Um grupo de aproximadamente 8 a 10 zeladores que atuam na limpeza do Hospital Geral Municipal (HGM) de Codó procuraram Ramyria Santiago para denunciar uma situação que classificam como injusta e revoltante.
Segundo os trabalhadores, muitos tiveram o Bolsa Família reduzido ou até mesmo cortado após constar no sistema que estaria de carteira assinada.
O problema, segundo eles, é que afirmam nunca terem tido acesso formal a essa carteira assinada nem aos direitos garantidos por lei.
“Disseram que estamos de carteira assinada, mas não temos férias, 13º, FGTS, nada. Trabalhamos das 7h da manhã às 7h da noite e só recebem salário de R$ 1.300 e R$ outros de 1.400, apenas isso.
Não sabemos nem o que é descontado do nosso pagamento”, relatou uma das funcionárias, que pediu para não ser identificada por medo de represálias.
Ao questionarem a situação internamente, afirmam que foram colocadas contra a parede e humilhados.
Os trabalhadores dizem ainda que não têm acesso a contracheques detalhados, não sabem se há recolhimento de FGTS e nunca receberam férias ou 13º salário.
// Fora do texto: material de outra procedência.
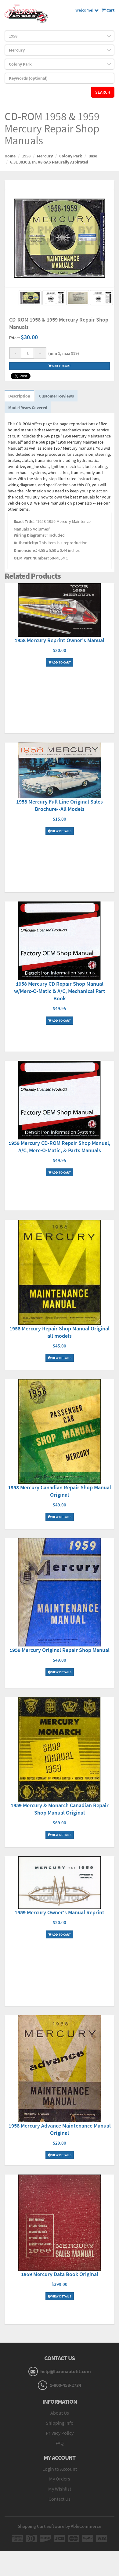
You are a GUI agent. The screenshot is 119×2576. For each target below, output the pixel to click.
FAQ (60, 2443)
A empresa responsável pelo contrato, segundo os denunciantes, seria a IGEPAS, que, conforme relato, funciona nas empresas ligadas a Agnes Oliveira, esposa do deputado estadual Nagib.
A denúncia levanta questionamentos graves:
Há registro formal em carteira?
Estão sendo recolhidos os direitos trabalhistas?
Para onde vão os descontos realizados?
Por que trabalhadores relatam desconhecer vínculo formal que aparece nos sistemas federais?
A situação merece apuração urgente dos órgãos competentes, como Ministério Público do Trabalho e Ministério do Desenvolvimento Social, já que envolve possível irregularidade trabalhista e impacto direto em programas sociais.